▶ What you have to do:
Set every record down verbatim and omit the pictures.

────────────────────

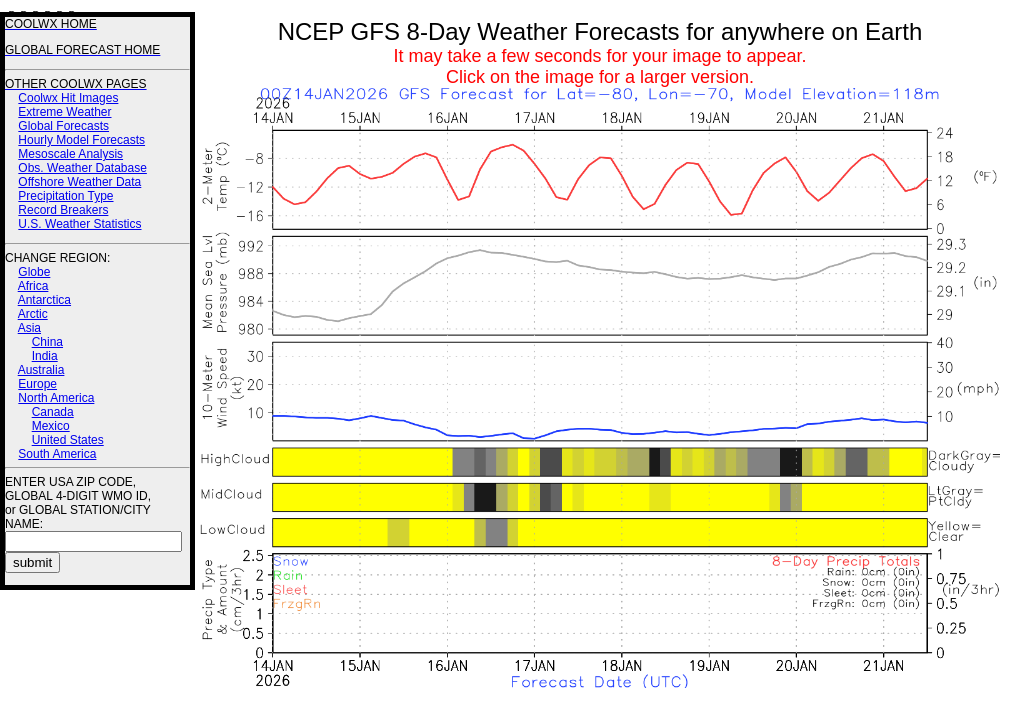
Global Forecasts (63, 126)
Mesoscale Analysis (70, 154)
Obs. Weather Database (82, 168)
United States (68, 440)
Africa (33, 286)
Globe (34, 272)
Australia (41, 370)
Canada (53, 412)
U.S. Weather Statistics (79, 224)
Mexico (51, 426)
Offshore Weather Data (79, 182)
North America (56, 398)
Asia (29, 328)
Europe (37, 384)
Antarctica (44, 300)
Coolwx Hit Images (68, 98)
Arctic (33, 314)
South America (57, 454)
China (47, 342)
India (45, 356)
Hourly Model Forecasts (81, 140)
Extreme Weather (64, 112)
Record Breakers (63, 210)
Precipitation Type (65, 196)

────────────────────

▶ Solution to this exercise:
Global Forecasts (63, 126)
Mesoscale Analysis (70, 154)
Obs. Weather Database (82, 168)
United States (68, 440)
Africa (33, 286)
Globe (34, 272)
Australia (41, 370)
Canada (53, 412)
U.S. Weather Statistics (79, 224)
Mexico (51, 426)
Offshore Weather Data (79, 182)
North America (56, 398)
Asia (29, 328)
Europe (37, 384)
Antarctica (44, 300)
Coolwx Hit Images (68, 98)
Arctic (33, 314)
South America (57, 454)
China (47, 342)
India (45, 356)
Hourly Model Forecasts (81, 140)
Extreme Weather (64, 112)
Record Breakers (63, 210)
Precipitation Type (65, 196)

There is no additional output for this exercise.